Spam has long crossed the boundary between being an irritant and a major problem for the net community, and it is getting worse. It was recently reported that 80% of the mail in Hotmail accounts is spam (although people tend to use "disposable" Hotmail addresses when asked for an email address while surfing) and a typical account would get 30-40 spams - some very offensive - every day.
You'll get spam even if you never give your email address to anyone, because spammers use software that "guesses" email addresses: they will send email to andrew, barry, charlie at whatever.com and then move on to andrew1, barry1, charlie1 and so on. Since it costs them nothing to do this, they'll just leave their PCs running. Enough people will respond to the URL at the bottom of the email ("to be removed from this mailing list click here") that the spammers will soon have a long list of valid email addresses to sell or swap.

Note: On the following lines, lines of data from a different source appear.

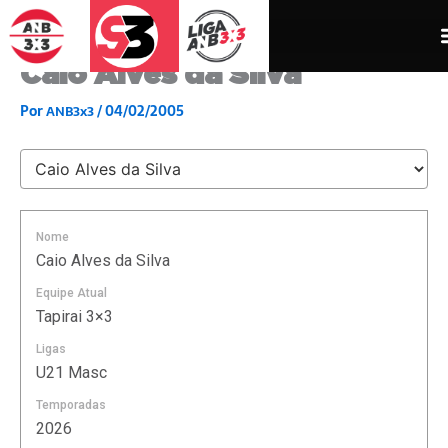
Ir
para
o
Caio Alves da Silva
conteúdo
Por
/
04/02/2005
ANB3x3
Nome
Caio Alves da Silva
Equipe Atual
Tapirai 3×3
Ligas
U21 Masc
Temporadas
2026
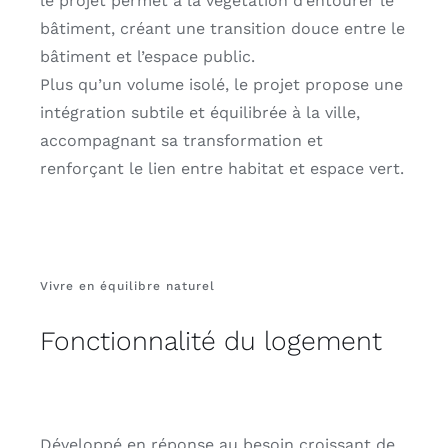
le projet permet à la végétation d’entourer le
bâtiment, créant une transition douce entre le
bâtiment et l’espace public.
Plus qu’un volume isolé, le projet propose une
intégration subtile et équilibrée à la ville,
accompagnant sa transformation et
renforçant le lien entre habitat et espace vert.
Vivre en équilibre naturel
Fonctionnalité du logement
Développé en réponse au besoin croissant de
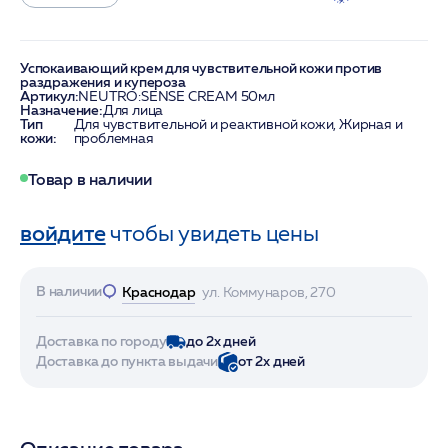
Успокаивающий крем для чувствительной кожи против
раздражения и купероза
Артикул:
NEUTRO:SENSE CREAM 50мл
Назначение:
Для лица
Тип
Для чувствительной и реактивной кожи, Жирная и
кожи:
проблемная
Товар в наличии
войдите
чтобы увидеть цены
В наличии
Краснодар
ул. Коммунаров, 270
Доставка по городу
до 2х дней
Доставка до пункта выдачи
от 2х дней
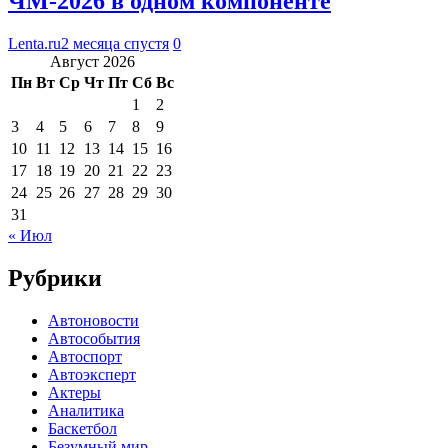
ЧМ-2026 в одном компоненте
Lenta.ru
2 месяца спустя
0
Август 2026
Пн
Вт
Ср
Чт
Пт
Сб
Вс
1
2
3
4
5
6
7
8
9
10
11
12
13
14
15
16
17
18
19
20
21
22
23
24
25
26
27
28
29
30
31
« Июл
Рубрики
Автоновости
Автособытия
Автоспорт
Автоэксперт
Актеры
Аналитика
Баскетбол
Безумный мир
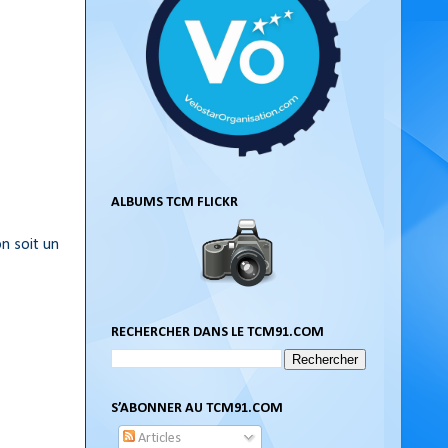
ALBUMS TCM FLICKR
n soit un
RECHERCHER DANS LE TCM91.COM
S’ABONNER AU TCM91.COM
Articles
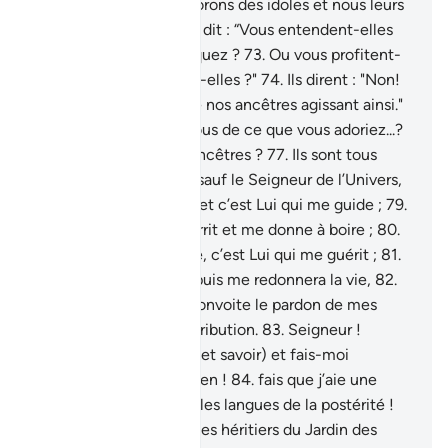
71
.
Ils dirent : "Nous adorons des idoles et nous leurs
restons attachés."
72
.
Il dit : “Vous entendent-elles
lorsque vous [les] invoquez ?
73
.
Ou vous profitent-
elles ? Ou vous nuisent-elles ?"
74
.
Ils dirent : "Non!
Mais nous avons trouvé nos ancêtres agissant ainsi."
75
.
Il dit : "Que dites-vous de ce que vous adoriez...?
76
.
Vous et vos vieux ancêtres ?
77
.
Ils sont tous
pour moi des ennemis sauf le Seigneur de l’Univers,
78
.
Celui qui m’a créé, et c’est Lui qui me guide ;
79
.
et c’est Lui qui me nourrit et me donne à boire ;
80
.
et quand je suis malade, c’est Lui qui me guérit ;
81
.
et qui me fera mourir, puis me redonnera la vie,
82
.
et c’est de Lui que je convoite le pardon de mes
fautes le Jour de la Rétribution.
83
.
Seigneur !
Accorde-moi sagesse (et savoir) et fais-moi
rejoindre les gens de bien !
84
.
fais que j’aie une
mention honorable sur les langues de la postérité !
85
.
Et fais de moi l’un des héritiers du Jardin des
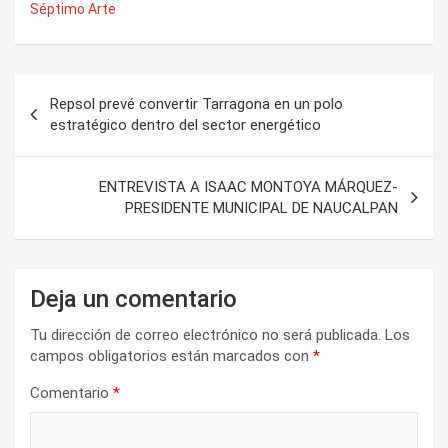
Séptimo Arte
Navegación
Repsol prevé convertir Tarragona en un polo
de
estratégico dentro del sector energético
entradas
ENTREVISTA A ISAAC MONTOYA MÁRQUEZ-
PRESIDENTE MUNICIPAL DE NAUCALPAN
Deja un comentario
Tu dirección de correo electrónico no será publicada.
Los
campos obligatorios están marcados con
*
Comentario
*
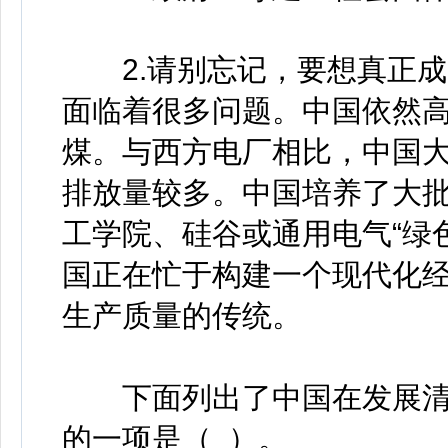
2.请别忘记，要想真正成
面临着很多问题。中国依然
煤。与西方电厂相比，中国
排放量较多。中国培养了大
工学院、硅谷或通用电气“绿
国正在忙于构建一个现代化
生产质量的传统。
下面列出了中国在发展清
的一项是（ ）。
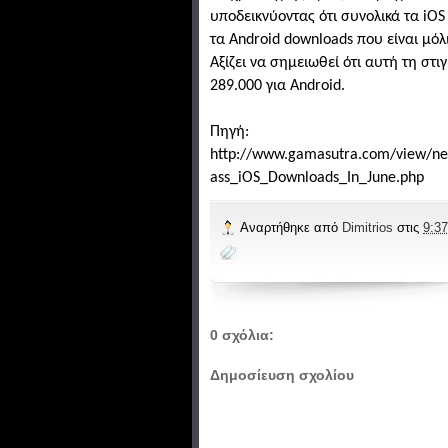
υποδεικνύοντας ότι συνολικά τα iO
τα Android downloads που είναι μόλ
Αξίζει να σημειωθεί ότι αυτή τη στι
289.000 για Android.
Πηγή:
http://www.gamasutra.com/view/n
ass_iOS_Downloads_In_June.php
Αναρτήθηκε από
Dimitrios
στις
9:37
0 σχόλια:
Δημοσίευση σχολίου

Filters can be some help. I use Spamfire, which checks my mail server every few minutes and pulls off everything that looks like spam. When I read my mail via Wap, not having to wade through endless nonsense saves me much time and money. It also means that nothing reaches my kids' accounts without me vetting the subject and sender first.
But I still have to check the spam log once a day because the occasional non-spam message will get caught up. This illustrates another problem area. As spam filters tighten the net, they're beginning to do more harm than good. A recent issue of a Macintosh newsletter had an article about spam containing the word Viagra, resulting in the newsletter being identified as spam by filters.
About 10% of subscriptions bounced back! This problem has been evident for years: in 1995, angry breast cancer patients flamed AOL for putting the world breast on its blacklist. AT&T once filtered out its own messages. Filters cannot be a long-term solution. Legislation is another possibility.
South Korea has just fined six companies for sending unsolicited email following a recent spam crackdown. There, companies that send spam must identify the content of the message in the subject and include contact details so recipients can opt out.
Anyone who falsifies details, or sends spam to opted-out users, faces large fines. The European Commission is banning spam as well. But perhaps we should be looking in another direction. It's a rudimentary law of economics that subsidising something leads to more of it.
Spam is subsidised - it gets a free ride on the back of the net - and so it continues to grow. The only way to turn the tide is to stop it being free. There are a number of ideas circulating, but they all revolve around the same concept: if it cost money to spam, there would be less of it. There are, broadly, two different approaches: make it cost the spammer money to send the spam or make it pay for the receiver to get it.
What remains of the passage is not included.